Barcelona, September 24, 2020.- The global economic recession needs innovative solutions, based on technological tools. Blockchain is a young technology solution, but promoting. Professionals who know its advantages count every day its main advantages. Information Age has published a very interesting Blockchain diagnosis:
This feature will explore in detail the various use cases that blockchain brings to transport and logistics. One general benefit that blockchain provides is transparency across supply chains, from production to distribution.
“For consumers, the provenance of goods is becoming increasingly important,” said Jue. “They want to know where the products they choose have come from, and whether they have been produced and transported in ethical and/or environmentally sustainable ways.
“This is where blockchain comes in. Producers can use this affordable technology to address consumers’ requests for transparency, providing comprehensive information on the origin, production methods, supply chain journey and environmental footprint of their products.
“For example, IOHK is currently working with Wyoming-based Beefchain, whose blockchain-based software for supply chain traceability of beef products ‘from ranch to plate’ is the only US Department of Agriculture approved software of its type. Beefchain has worked with IOHK to harness our proprietary blockchain, Cardano, to trace the origin and movement of beef from farm to table.
“Through blockchain, consumers can access significantly more detail than ever before, from where and how a calf was raised – even down to who fed a cow on what day, though to how both the cattle and the beef was transported.”
“Provenance uses a blockchain to register every step of the production process,” he said. “This ensures that the transfers of ownership are explicitly authorised by their relevant controllers without having to trust the behaviour or competence of an incumbent processor.
“For the different participants in the supply chain, different software solutions exist to access the blockchain, to extract the relevant information for this participant and to confirm the step in the production process. Afterwards, the buyer can scan the product, whether this be via a QR-Code or NFC, and access the information from the blockchain to check every step of the production process.”
In addition, Jue went on to explain how blockchain can level the playing field across sections of food and beverage logistics.
She said: “If we think about the coffee industry, for instance, smaller coffee farmers in countries like Ethiopia may lack the capital to invest in the traceability solutions needed to complete traceability from source to supply. This is not the case for larger coffee producers, who not only have access to more resources, but also to the latest technologies.

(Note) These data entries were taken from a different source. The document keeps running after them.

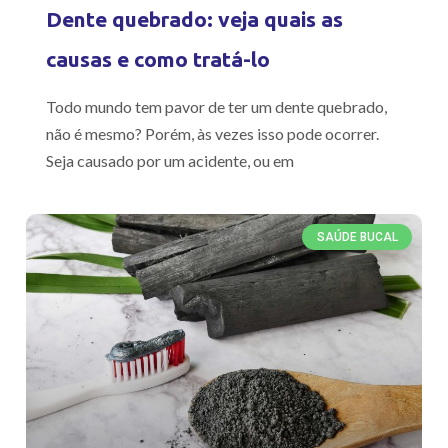
Dente quebrado: veja quais as
causas e como tratá-lo
Todo mundo tem pavor de ter um dente quebrado,
não é mesmo? Porém, às vezes isso pode ocorrer.
Seja causado por um acidente, ou em
SAÚDE BUCAL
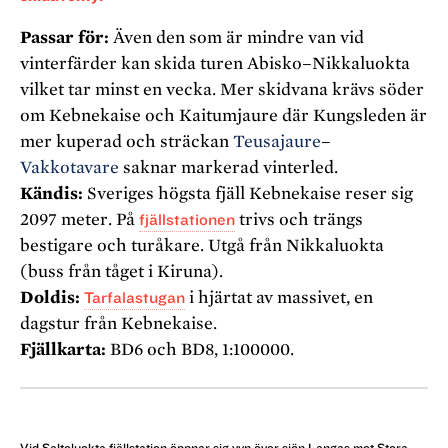
Passar för:
Även den som är mindre van vid
vinterfärder kan skida turen Abisko–Nikkaluokta
vilket tar minst en vecka. Mer skidvana krävs söder
om Kebnekaise och Kaitumjaure där Kungsleden är
mer kuperad och sträckan
Teusajaure
–
Vakkotavare
saknar markerad vinterled.
Kändis:
Sveriges högsta fjäll Kebnekaise reser sig
2097 meter. På
fjällstationen
trivs och trängs
bestigare och turåkare. Utgå från Nikkaluokta
(buss från tåget i Kiruna).
Doldis:
Tarfalastugan
i hjärtat av massivet, en
dagstur från Kebnekaise.
Fjällkarta:
BD6 och BD8, 1:100000.
Vid Saltoluokta fjällstation öppnar sig vyn över sjön Langas mot Stora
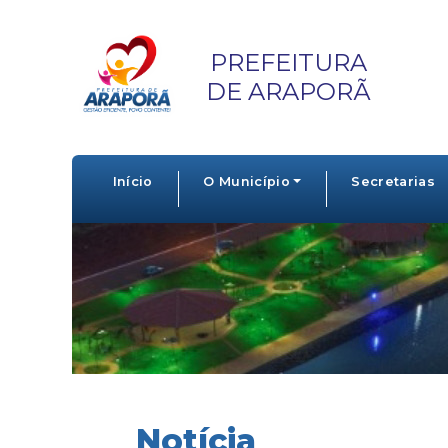
PREFEITURA
DE ARAPORÃ
Início
O Município
Secretarias
Notícia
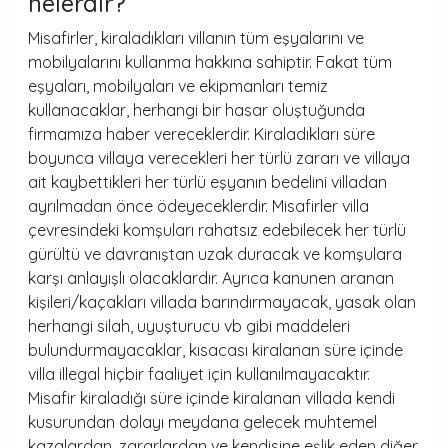
nelerdir?
Misafirler, kiraladıkları villanın tüm eşyalarını ve
mobilyalarını kullanma hakkına sahiptir. Fakat tüm
eşyaları, mobilyaları ve ekipmanları temiz
kullanacaklar, herhangi bir hasar oluştuğunda
firmamıza haber vereceklerdir. Kiraladıkları süre
boyunca villaya verecekleri her türlü zararı ve villaya
ait kaybettikleri her türlü eşyanın bedelini villadan
ayrılmadan önce ödeyeceklerdir. Misafirler villa
çevresindeki komşuları rahatsız edebilecek her türlü
gürültü ve davranıştan uzak duracak ve komşulara
karşı anlayışlı olacaklardır. Ayrıca kanunen aranan
kişileri/kaçakları villada barındırmayacak, yasak olan
herhangi silah, uyuşturucu vb gibi maddeleri
bulundurmayacaklar, kısacası kiralanan süre içinde
villa illegal hiçbir faaliyet için kullanılmayacaktır.
Misafir kiraladığı süre içinde kiralanan villada kendi
kusurundan dolayı meydana gelecek muhtemel
kazalardan, zararlardan ve kendisine eşlik eden diğer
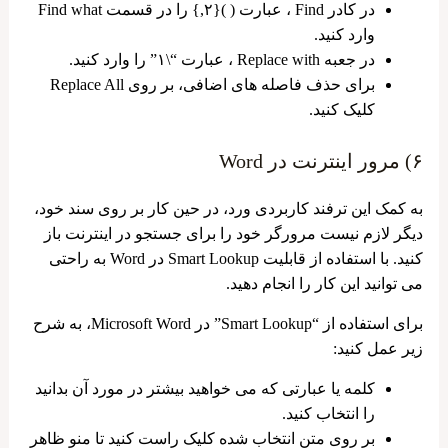
در کادر Find ، عبارت ( ){۲,} را در قسمت Find what
وارد کنید.
در جعبه Replace with ، عبارت “\۱” را وارد کنید.
برای حذف فاصله‌ های اضافی، بر روی Replace All
کلیک کنید.
۶) مرور اینترنت در Word
به کمک این ترفند کاربردی ورد، در حین کار بر روی سند خود،
دیگر لازم نیست مرورگر خود را برای جستجو در اینترنت باز
کنید. با استفاده از قابلیت Smart Lookup در Word به راحتی
می توانید این کار را انجام دهید.
برای استفاده از “Smart Lookup” در Microsoft Word، به شرح
زیر عمل کنید:
کلمه یا عبارتی که می ‌خواهید بیشتر در مورد آن بدانید
را انتخاب کنید.
بر روی متن انتخاب شده کلیک راست کنید تا منو ظاهر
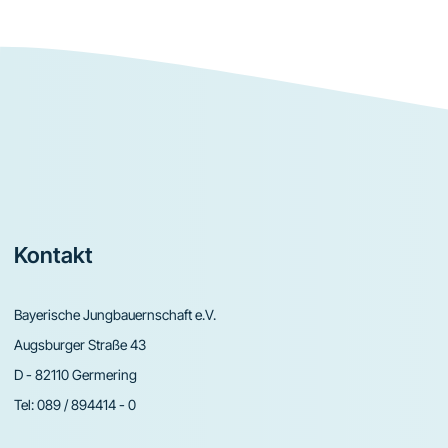
Footer
Kontakt
Bayerische Jungbauernschaft e.V.
Augsburger Straße 43
D - 82110 Germering
Tel:
089 / 894414 - 0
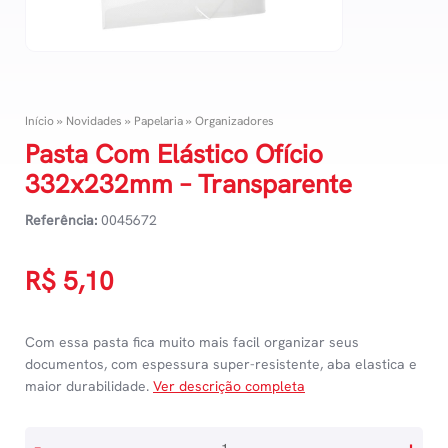
Início
»
Novidades
»
Papelaria
»
Organizadores
Pasta Com Elástico Ofício
332x232mm – Transparente
Referência:
0045672
R$
5,10
Com essa pasta fica muito mais facil organizar seus
documentos, com espessura super-resistente, aba elastica e
maior durabilidade.
Ver descrição completa
Pasta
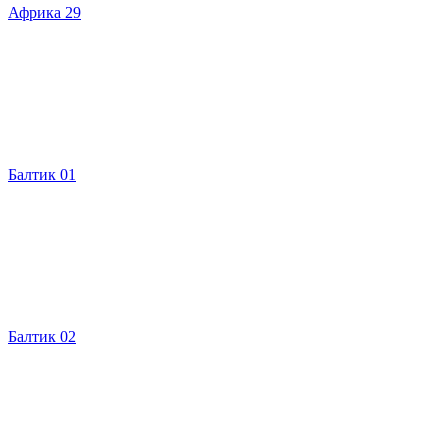
Африка 29
Балтик 01
Балтик 02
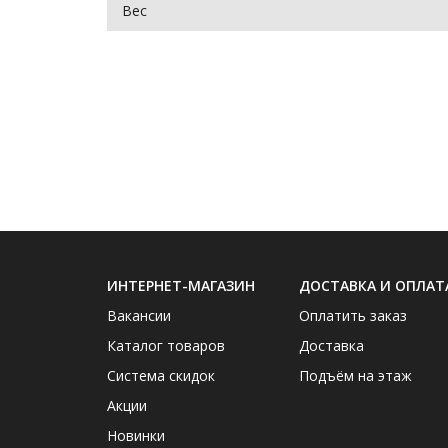
Вес
ИНТЕРНЕТ-МАГАЗИН
ДОСТАВКА И ОПЛАТ
Вакансии
Оплатить заказ
Каталог товаров
Доставка
Система скидок
Подъём на этаж
Акции
Новинки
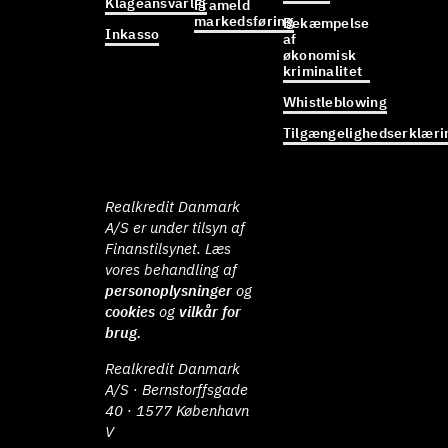
Klageansvarlig
Frameld
markedsføring
Bekæmpelse
Inkasso
af
økonomisk
kriminalitet
Whistleblowing
Tilgængelighedserklæri
Realkredit Danmark
A/S er under tilsyn af
Finanstilsynet. Læs
vores behandling af
personoplysninger
og
cookies
og
vilkår for
brug.
Realkredit Danmark
A/S · Bernstorffsgade
40 · 1577 København
V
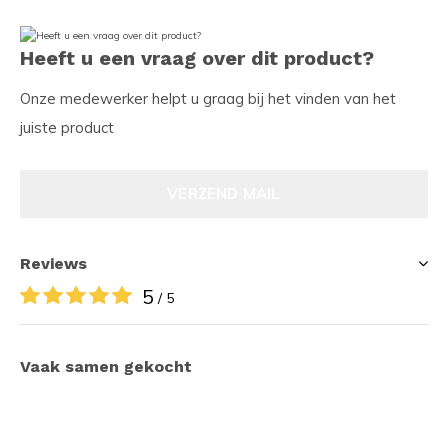
Heeft u een vraag over dit product?
Onze medewerker helpt u graag bij het vinden van het
juiste product
VERZEND MAIL
Reviews
5
/ 5
Vaak samen gekocht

“While larger farmers are able to use their access to secure certificates concerning the sustainability, traceability and provenience of their coffee beans, smaller farmers lack access to the technology needed to store these records, but without them multinational companies are unlikely to select them as suppliers. As a result, the space is dominated by a few large suppliers.
“By using blockchain in sectors like coffee and agriculture, all farmers need to access traceability solutions is a basic GPRS-enabled mobile phone, of the type that have been available for 20 years. With one of these, farmers can become part of a global network.
“Blockchain, by enabling them to evidence the transportation and traceability of their products via a phone app, therefore ensures the removal of layers of proverbial middle men. This connects SMBs with major supply chains in a secure, transparent manner that fosters economic growth.”